The Frank Slide
April 29, 1903 - The Frank Slide, one of the largest landslides in North American history happened on this day.
At 4:10 in the morning a massive chunk of limestone peeled off the east face of Turtle Mountain in Alberta, Canada. In 100 seconds, 90 million tons of rock came crashing down the mountain and buried the sleepy coal mining town of Frank.
At least 76 people were crushed to death, but there were many stories of survival. 17 coal miners who found themselves trapped tunneled through 20 feet of coal and 9 feet of limestone to reach the surface.
A horse named Charlie was rescued after a month trapped in a different section of the same mine. Sadly, Charlie dropped dead after gorging himself on the food and water that his rescuers provided.
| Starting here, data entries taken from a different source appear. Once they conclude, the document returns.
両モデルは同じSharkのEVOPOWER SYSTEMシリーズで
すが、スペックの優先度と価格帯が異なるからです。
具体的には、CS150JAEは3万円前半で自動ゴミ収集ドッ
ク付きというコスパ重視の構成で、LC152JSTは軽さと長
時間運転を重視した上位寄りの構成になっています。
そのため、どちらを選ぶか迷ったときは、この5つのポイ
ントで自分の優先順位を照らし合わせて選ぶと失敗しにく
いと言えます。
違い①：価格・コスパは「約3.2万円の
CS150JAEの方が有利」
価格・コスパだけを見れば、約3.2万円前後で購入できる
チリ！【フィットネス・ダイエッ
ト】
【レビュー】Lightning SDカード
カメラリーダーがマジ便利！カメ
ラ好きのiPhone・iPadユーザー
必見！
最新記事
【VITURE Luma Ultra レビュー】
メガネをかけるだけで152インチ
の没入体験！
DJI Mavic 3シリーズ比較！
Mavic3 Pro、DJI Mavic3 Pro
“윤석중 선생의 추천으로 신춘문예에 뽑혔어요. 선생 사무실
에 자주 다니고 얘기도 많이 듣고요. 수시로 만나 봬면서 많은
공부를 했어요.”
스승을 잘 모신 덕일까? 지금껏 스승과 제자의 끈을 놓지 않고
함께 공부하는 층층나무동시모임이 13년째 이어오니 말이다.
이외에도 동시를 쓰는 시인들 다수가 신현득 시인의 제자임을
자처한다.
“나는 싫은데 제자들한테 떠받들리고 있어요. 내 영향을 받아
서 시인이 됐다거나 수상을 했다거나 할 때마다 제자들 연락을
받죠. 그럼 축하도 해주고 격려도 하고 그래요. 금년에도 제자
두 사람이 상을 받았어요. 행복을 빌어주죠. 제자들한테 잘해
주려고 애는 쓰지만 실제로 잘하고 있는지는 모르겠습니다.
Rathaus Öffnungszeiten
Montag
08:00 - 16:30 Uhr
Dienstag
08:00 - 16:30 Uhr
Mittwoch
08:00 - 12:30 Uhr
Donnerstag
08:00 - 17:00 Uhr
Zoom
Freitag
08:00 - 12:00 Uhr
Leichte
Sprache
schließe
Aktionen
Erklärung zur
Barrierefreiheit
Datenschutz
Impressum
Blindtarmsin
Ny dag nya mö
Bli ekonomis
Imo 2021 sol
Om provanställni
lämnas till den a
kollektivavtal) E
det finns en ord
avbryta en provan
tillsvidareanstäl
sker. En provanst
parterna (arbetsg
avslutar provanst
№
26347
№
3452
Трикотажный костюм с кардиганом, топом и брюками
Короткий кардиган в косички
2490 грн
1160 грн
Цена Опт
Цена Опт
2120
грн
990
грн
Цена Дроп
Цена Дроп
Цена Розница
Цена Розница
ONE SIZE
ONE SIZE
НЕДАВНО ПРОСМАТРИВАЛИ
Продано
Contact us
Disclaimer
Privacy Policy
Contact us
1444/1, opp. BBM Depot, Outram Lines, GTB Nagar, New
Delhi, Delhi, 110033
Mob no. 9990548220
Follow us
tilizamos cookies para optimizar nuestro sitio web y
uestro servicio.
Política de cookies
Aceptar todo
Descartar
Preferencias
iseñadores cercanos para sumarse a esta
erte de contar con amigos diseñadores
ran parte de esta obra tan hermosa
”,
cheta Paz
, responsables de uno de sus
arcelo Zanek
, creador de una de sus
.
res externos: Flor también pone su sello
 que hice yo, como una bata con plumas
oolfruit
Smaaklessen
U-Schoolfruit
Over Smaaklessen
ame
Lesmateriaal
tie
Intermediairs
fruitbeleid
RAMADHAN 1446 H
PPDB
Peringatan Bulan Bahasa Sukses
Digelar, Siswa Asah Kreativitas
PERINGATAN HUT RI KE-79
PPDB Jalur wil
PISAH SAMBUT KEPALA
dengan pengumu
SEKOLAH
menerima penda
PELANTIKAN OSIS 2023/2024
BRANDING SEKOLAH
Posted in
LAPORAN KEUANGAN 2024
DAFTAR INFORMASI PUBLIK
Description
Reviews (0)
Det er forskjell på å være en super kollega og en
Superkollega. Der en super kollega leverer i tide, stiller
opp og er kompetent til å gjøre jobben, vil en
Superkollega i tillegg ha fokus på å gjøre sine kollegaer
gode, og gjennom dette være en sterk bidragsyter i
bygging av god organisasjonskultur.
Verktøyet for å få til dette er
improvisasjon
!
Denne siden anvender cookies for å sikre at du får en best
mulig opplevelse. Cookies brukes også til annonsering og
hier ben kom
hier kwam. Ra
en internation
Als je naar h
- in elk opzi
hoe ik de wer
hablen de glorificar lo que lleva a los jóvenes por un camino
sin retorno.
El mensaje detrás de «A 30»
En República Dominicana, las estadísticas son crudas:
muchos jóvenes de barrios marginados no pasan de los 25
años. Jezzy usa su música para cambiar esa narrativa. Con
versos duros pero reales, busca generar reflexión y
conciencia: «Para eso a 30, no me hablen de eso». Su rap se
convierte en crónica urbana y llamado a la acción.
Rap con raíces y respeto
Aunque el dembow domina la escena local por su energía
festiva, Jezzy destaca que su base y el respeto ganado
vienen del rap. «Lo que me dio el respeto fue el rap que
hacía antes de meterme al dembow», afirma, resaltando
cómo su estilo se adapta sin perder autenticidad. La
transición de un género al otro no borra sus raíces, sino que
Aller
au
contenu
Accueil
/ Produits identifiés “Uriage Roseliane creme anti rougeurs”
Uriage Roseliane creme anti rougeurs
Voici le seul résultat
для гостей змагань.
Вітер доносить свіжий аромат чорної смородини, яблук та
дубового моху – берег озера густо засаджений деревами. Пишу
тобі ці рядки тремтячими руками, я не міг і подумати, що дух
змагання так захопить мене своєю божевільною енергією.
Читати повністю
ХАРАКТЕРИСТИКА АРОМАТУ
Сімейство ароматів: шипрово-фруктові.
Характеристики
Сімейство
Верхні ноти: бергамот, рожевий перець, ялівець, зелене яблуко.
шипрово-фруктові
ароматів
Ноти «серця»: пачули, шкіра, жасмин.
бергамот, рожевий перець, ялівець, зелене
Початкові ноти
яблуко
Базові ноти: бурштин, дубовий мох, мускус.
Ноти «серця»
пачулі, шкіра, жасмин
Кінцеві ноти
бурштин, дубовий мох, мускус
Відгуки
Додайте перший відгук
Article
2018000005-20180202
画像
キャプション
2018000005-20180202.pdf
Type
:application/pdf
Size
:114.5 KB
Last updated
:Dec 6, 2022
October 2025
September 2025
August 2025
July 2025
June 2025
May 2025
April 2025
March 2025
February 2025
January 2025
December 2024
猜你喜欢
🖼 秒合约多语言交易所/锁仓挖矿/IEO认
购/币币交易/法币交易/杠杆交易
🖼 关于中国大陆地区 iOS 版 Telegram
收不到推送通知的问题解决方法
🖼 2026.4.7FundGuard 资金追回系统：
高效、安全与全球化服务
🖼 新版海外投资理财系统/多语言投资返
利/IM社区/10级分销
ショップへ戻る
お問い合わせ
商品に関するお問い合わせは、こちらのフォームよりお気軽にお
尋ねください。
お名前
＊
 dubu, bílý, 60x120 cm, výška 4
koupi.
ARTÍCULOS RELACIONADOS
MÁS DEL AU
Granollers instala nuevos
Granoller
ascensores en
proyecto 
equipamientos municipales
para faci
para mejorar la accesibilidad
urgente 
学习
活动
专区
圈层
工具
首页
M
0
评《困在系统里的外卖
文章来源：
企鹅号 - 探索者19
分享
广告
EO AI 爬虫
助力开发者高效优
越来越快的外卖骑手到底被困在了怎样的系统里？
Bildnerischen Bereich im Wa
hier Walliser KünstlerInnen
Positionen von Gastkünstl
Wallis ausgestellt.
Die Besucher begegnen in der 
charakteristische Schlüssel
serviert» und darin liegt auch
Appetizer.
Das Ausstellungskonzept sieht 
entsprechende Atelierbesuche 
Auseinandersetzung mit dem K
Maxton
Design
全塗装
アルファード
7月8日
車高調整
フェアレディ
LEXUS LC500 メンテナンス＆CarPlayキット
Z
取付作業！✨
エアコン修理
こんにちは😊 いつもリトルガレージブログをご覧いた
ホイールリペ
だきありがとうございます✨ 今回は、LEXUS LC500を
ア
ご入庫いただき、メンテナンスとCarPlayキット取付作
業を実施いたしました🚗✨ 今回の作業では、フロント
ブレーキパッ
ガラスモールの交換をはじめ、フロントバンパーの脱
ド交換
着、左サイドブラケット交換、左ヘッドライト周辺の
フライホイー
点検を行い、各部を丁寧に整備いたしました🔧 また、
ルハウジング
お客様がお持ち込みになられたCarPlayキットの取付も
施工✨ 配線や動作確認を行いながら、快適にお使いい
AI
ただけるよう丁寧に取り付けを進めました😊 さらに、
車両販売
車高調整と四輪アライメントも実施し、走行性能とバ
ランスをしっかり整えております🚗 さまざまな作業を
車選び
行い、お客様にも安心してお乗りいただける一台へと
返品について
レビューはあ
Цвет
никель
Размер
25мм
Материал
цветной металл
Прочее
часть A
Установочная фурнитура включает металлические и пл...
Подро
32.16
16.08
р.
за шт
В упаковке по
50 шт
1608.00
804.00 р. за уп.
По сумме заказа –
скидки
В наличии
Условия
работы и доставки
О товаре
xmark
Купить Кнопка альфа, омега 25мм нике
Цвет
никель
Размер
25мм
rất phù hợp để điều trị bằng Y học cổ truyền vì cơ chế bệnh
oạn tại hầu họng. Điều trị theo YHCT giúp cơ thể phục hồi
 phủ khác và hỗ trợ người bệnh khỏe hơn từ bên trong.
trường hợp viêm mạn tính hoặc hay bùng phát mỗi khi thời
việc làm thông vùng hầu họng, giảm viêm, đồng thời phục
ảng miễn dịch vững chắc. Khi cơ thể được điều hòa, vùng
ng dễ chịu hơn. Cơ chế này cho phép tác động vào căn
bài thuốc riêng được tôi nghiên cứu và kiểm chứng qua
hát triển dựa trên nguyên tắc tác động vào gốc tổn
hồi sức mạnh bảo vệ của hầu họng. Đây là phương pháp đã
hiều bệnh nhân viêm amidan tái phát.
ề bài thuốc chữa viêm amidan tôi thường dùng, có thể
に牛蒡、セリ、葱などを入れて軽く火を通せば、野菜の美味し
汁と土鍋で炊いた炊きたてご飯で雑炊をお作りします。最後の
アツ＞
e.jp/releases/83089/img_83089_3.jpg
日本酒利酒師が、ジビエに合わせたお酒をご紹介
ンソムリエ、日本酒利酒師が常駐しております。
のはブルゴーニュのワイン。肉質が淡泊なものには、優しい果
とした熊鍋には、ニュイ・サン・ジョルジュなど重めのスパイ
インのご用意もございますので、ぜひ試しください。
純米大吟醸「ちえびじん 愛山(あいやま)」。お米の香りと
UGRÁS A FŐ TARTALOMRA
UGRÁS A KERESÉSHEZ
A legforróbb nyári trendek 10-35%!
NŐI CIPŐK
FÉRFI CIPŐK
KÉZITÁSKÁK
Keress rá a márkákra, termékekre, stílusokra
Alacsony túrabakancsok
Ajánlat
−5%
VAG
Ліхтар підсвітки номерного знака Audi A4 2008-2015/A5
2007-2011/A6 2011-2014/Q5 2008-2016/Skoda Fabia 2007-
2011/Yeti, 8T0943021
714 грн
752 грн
A large stretch of the Pacific Railway was knocked out by the slide and the telegraph lines were severed. There was no easy way to warn the incoming Spokane Flyer so a railway brakeman named Sid Choquette scrambled over miles of boulders and debris to reach the other side of the landslide. He got there just in time to warn the train of the disaster ahead.
The town of Frank never fully recovered from that terrible day. Mining resumed off and on until 1917. Nowadays Frank is a small community with less than 300 residents. Turtle Mountain still looms above it.